● Exercise requirements:
Exact copies of the lines below, from the one with "면서 시장 전체가 공포에 질려 급락할 것으로 예상" up to and including the one with "ируется федеральными государственными", are what this calls for; leave out pictures.

──────── Source material ────────

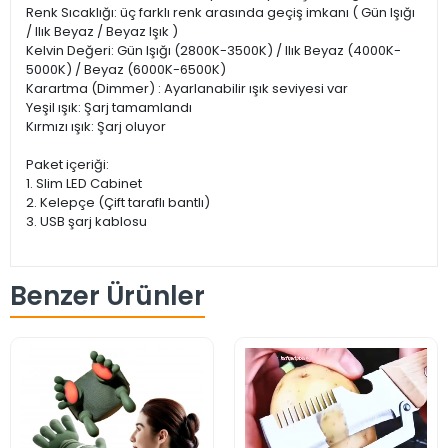
Renk Sıcaklığı: üç farklı renk arasında geçiş imkanı ( Gün Işığı
/ Ilık Beyaz / Beyaz Işık )
Kelvin Değeri: Gün Işığı (2800K-3500K) / Ilık Beyaz (4000K-
5000K) / Beyaz (6000K-6500K)
Karartma (Dimmer) : Ayarlanabilir ışık seviyesi var
Yeşil ışık: Şarj tamamlandı
Kırmızı ışık: Şarj oluyor
Paket içeriği:
1. Slim LED Cabinet
2. Kelepçe (Çift taraflı bantlı)
3. USB şarj kablosu
Benzer Ürünler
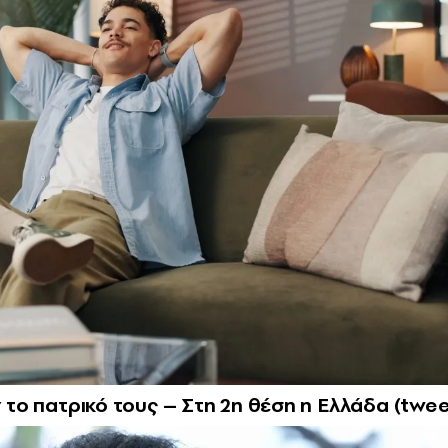
ν το πατρικό τους – Στη 2η θέση η Ελλάδα (twee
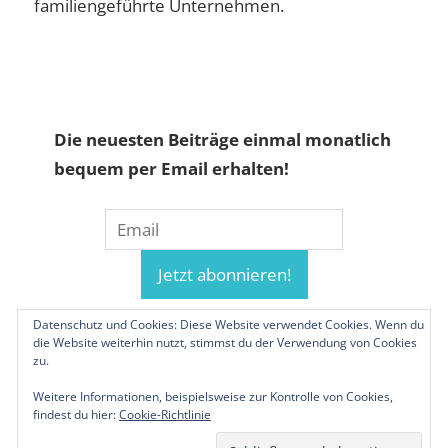
familiengeführte Unternehmen.
Die neuesten Beiträge einmal monatlich
bequem per Email erhalten!
Datenschutz und Cookies: Diese Website verwendet Cookies. Wenn du
die Website weiterhin nutzt, stimmst du der Verwendung von Cookies
zu.
Weitere Informationen, beispielsweise zur Kontrolle von Cookies,
findest du hier:
Cookie-Richtlinie
© 2019-2026 Familienunternehmen.eu. Alle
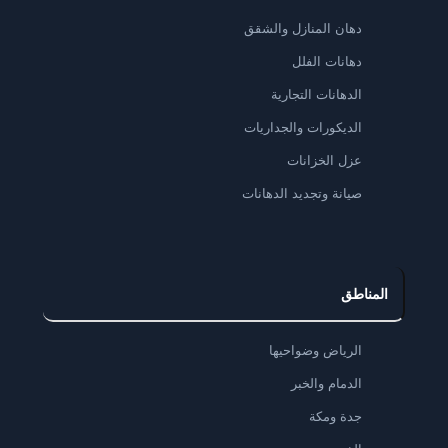
دهان المنازل والشقق
دهانات الفلل
الدهانات التجارية
الديكورات والجداريات
عزل الخزانات
صيانة وتجديد الدهانات
المناطق
الرياض وضواحيها
الدمام والخبر
جدة ومكة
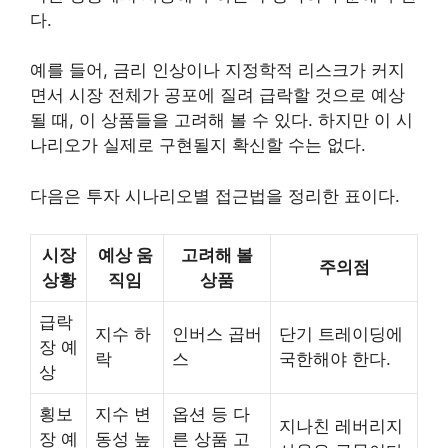
다.
예를 들어, 금리 인상이나 지정학적 리스크가 커지
면서 시장 전체가 공포에 질려 급락할 것으로 예상
될 때, 이 상품들을 고려해 볼 수 있다. 하지만 이 시
나리오가 실제로 구현될지 확신할 수는 없다.
다음은 투자 시나리오별 접근법을 정리한 표이다.
시장
예상 움
고려해 볼
주의점
상황
직임
상품
급락
지수 하
인버스 곱버
단기 트레이딩에
장 예
락
스
국한해야 한다.
상
횡보
지수 변
옵션 등 다
지나친 레버리지
장 예
동성 높
른 상품 고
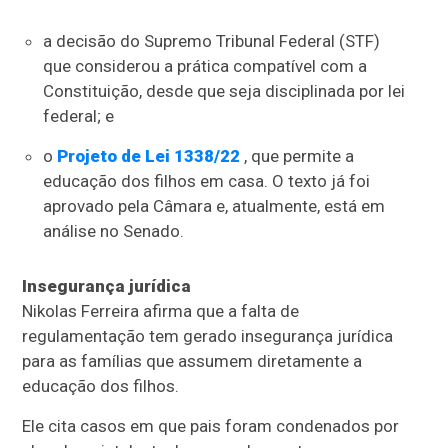
a decisão do Supremo Tribunal Federal (STF)
que considerou a prática compatível com a
Constituição, desde que seja disciplinada por lei
federal; e
o
Projeto de Lei 1338/22
, que permite a
educação dos filhos em casa. O texto já foi
aprovado pela Câmara e, atualmente, está em
análise no Senado.
Insegurança jurídica
Nikolas Ferreira afirma que a falta de
regulamentação tem gerado insegurança jurídica
para as famílias que assumem diretamente a
educação dos filhos.
Ele cita casos em que pais foram condenados por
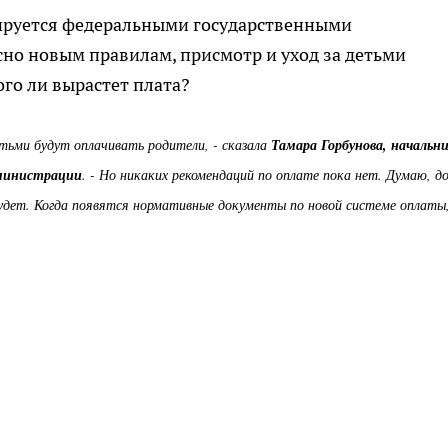
ируется федеральными государственными
но новым правилам, присмотр и уход за детьми
го ли вырастет плата?
етьми будут оплачивать родители, - сказала
Тамара Горбунова, начальн
дминистрации
. - Но никаких рекомендаций по оплате пока нет. Думаю, д
 будет. Когда появятся нормативные документы по новой системе оплаты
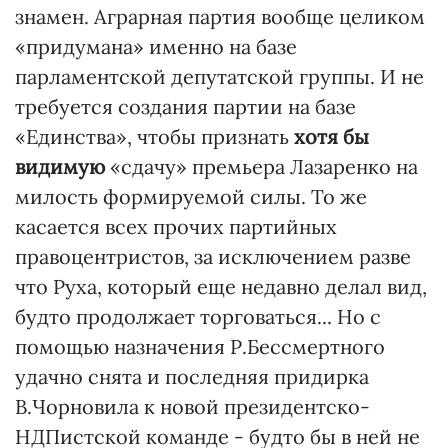
знамен. Аграрная партия вообще целиком
«придумана» именно на базе
парламентской депутатской группы. И не
требуется создания партии на базе
«Единства», чтобы признать
хотя бы
видимую
«сдачу» премьера Лазаренко на
милость формируемой силы. То же
касается всех прочих партийных
правоцентристов, за исключением разве
что Руха, который еще недавно делал вид,
будто продолжает торговаться... Но с
помощью назначения Р.Бессмертного
удачно снята и последняя придирка
В.Чорновила к новой президентско-
НДПистской команде - будто бы в ней не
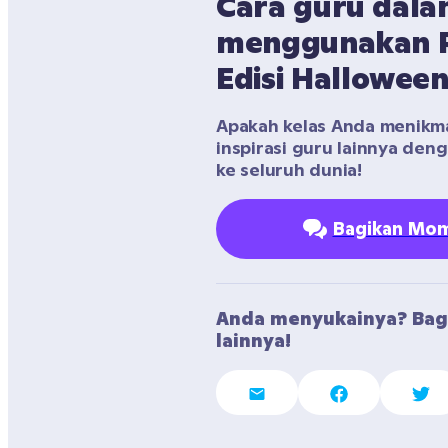
Cara guru dala
menggunakan Pi
Edisi Hallowee
Apakah kelas Anda menikmati
inspirasi guru lainnya den
ke seluruh dunia!
Bagikan Mom
Anda menyukainya? Bag
lainnya!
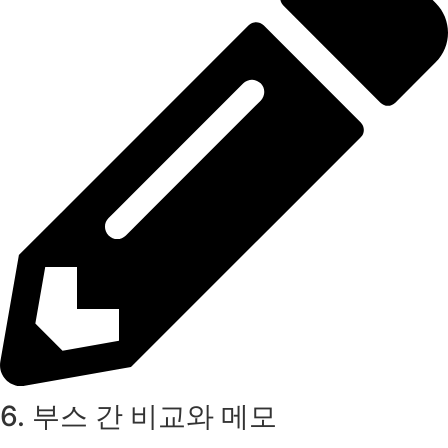
6. 부스 간 비교와 메모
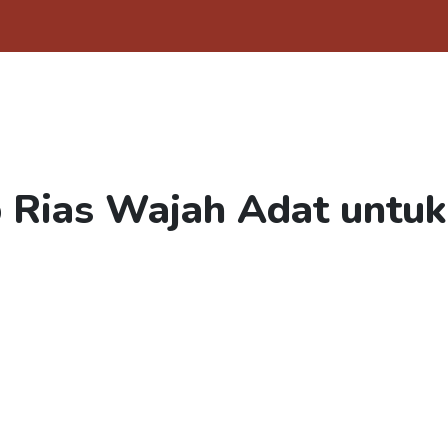
 Rias Wajah Adat untuk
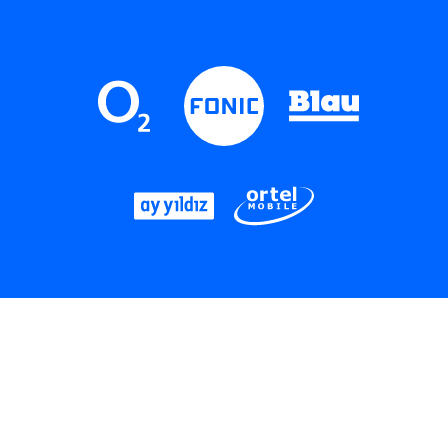
LinkedIn
Instagram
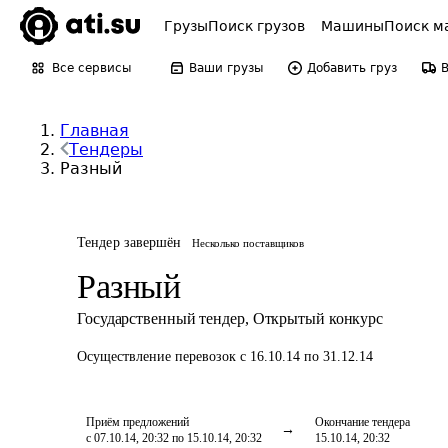
Грузы
Поиск грузов
Машины
Поиск м
Все сервисы
Ваши грузы
Добавить груз
Главная
Тендеры
Разный
Тендер завершён
Несколько поставщиков
Разный
Государственный тендер
,
Открытый конкурс
Осуществление перевозок
с 16.10.14 по 31.12.14
Приём предложений
Окончание тендера
с 07.10.14, 20:32 по 15.10.14, 20:32
15.10.14, 20:32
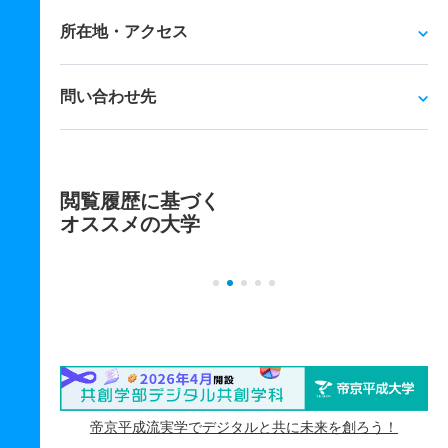
所在地・アクセス
問い合わせ先
閲覧履歴に基づく
オススメの大学
帝京平成流実学でデジタルと共に未来を創ろう！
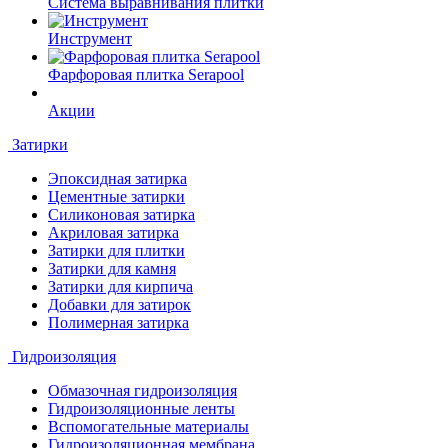
Система выравнивания плитки
Инструмент
Фарфоровая плитка Serapool
Акции
Затирки
Эпоксидная затирка
Цементные затирки
Силиконовая затирка
Акриловая затирка
Затирки для плитки
Затирки для камня
Затирки для кирпича
Добавки для затирок
Полимерная затирка
Гидроизоляция
Обмазочная гидроизоляция
Гидроизоляционные ленты
Вспомогательные материалы
Гидроизоляционная мембрана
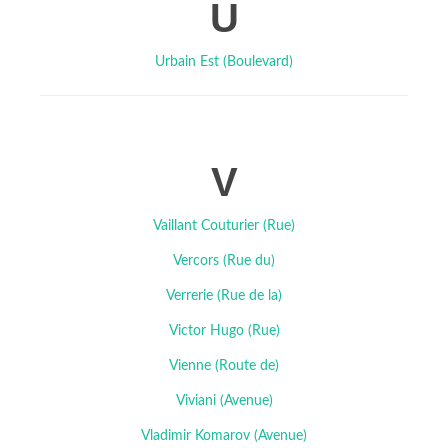
U
Urbain Est (Boulevard)
V
Vaillant Couturier (Rue)
Vercors (Rue du)
Verrerie (Rue de la)
Victor Hugo (Rue)
Vienne (Route de)
Viviani (Avenue)
Vladimir Komarov (Avenue)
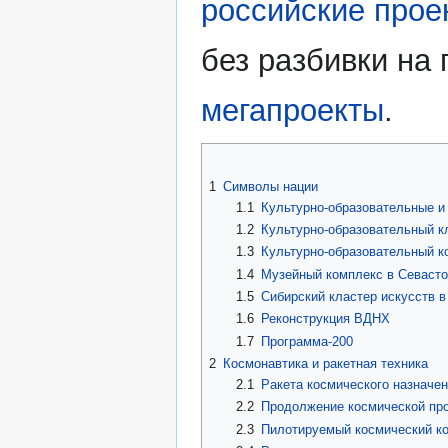
российские прое
без разбивки на
мегапроекты
.
1
Символы нации
1.1
Культурно-образовательные и
1.2
Культурно-образовательный к
1.3
Культурно-образовательный к
1.4
Музейный комплекс в Севаст
1.5
Сибирский кластер искусств 
1.6
Реконструкция ВДНХ
1.7
Программа-200
2
Космонавтика и ракетная техника
2.1
Ракета космического назначе
2.2
Продолжение космической про
2.3
Пилотируемый космический к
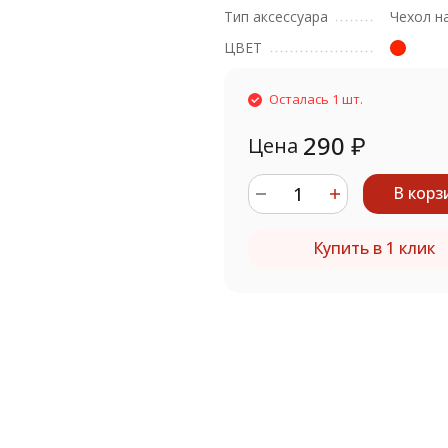
Тип аксессуара
Чехол н
ЦВЕТ
Осталась 1 шт.
290
₽
Цена
В корз
Купить в 1 клик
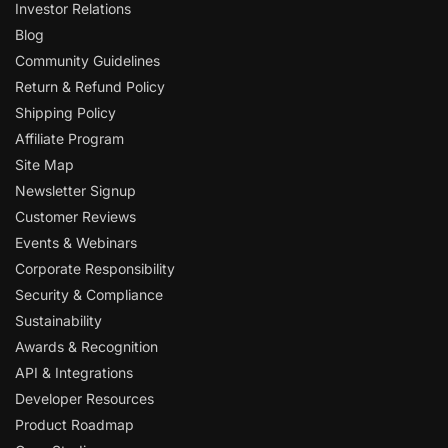
Investor Relations
Blog
Community Guidelines
Return & Refund Policy
Shipping Policy
Affiliate Program
Site Map
Newsletter Signup
Customer Reviews
Events & Webinars
Corporate Responsibility
Security & Compliance
Sustainability
Awards & Recognition
API & Integrations
Developer Resources
Product Roadmap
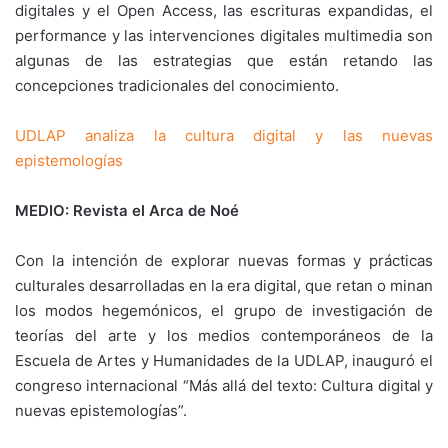
digitales y el Open Access, las escrituras expandidas, el
performance y las intervenciones digitales multimedia son
algunas de las estrategias que están retando las
concepciones tradicionales del conocimiento.
UDLAP analiza la cultura digital y las nuevas
epistemologías
MEDIO: Revista el Arca de Noé
Con la intención de explorar nuevas formas y prácticas
culturales desarrolladas en la era digital, que retan o minan
los modos hegemónicos, el grupo de investigación de
teorías del arte y los medios contemporáneos de la
Escuela de Artes y Humanidades de la UDLAP, inauguró el
congreso internacional “Más allá del texto: Cultura digital y
nuevas epistemologías”.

────────

● Answer to this exercise:
면서 시장 전체가 공포에 질려 급락할 것으로 예상
될 때, 이 상품들을 고려해 볼 수 있다. 하지만 이 시
나리오가 실제로 구현될지 확신할 수는 없다.
다음은 투자 시나리오별 접근법을 정리한 표이다.
시장
예상 움
고려해 볼
주의점
상황
직임
상품
급락
지수 하
인버스 곱버
단기 트레이딩에
장 예
락
스
국한해야 한다.
상
횡보
지수 변
옵션 등 다
지나친 레버리지
장 예
동성 높
른 상품 고
a decisão do Supremo Tribunal Federal (STF)
que considerou a prática compatível com a
Constituição, desde que seja disciplinada por lei
federal; e
o
Projeto de Lei 1338/22
, que permite a
educação dos filhos em casa. O texto já foi
aprovado pela Câmara e, atualmente, está em
análise no Senado.
Insegurança jurídica
Nikolas Ferreira afirma que a falta de
regulamentação tem gerado insegurança jurídica
para as famílias que assumem diretamente a
educação dos filhos.
Ele cita casos em que pais foram condenados por
ируется федеральными государственными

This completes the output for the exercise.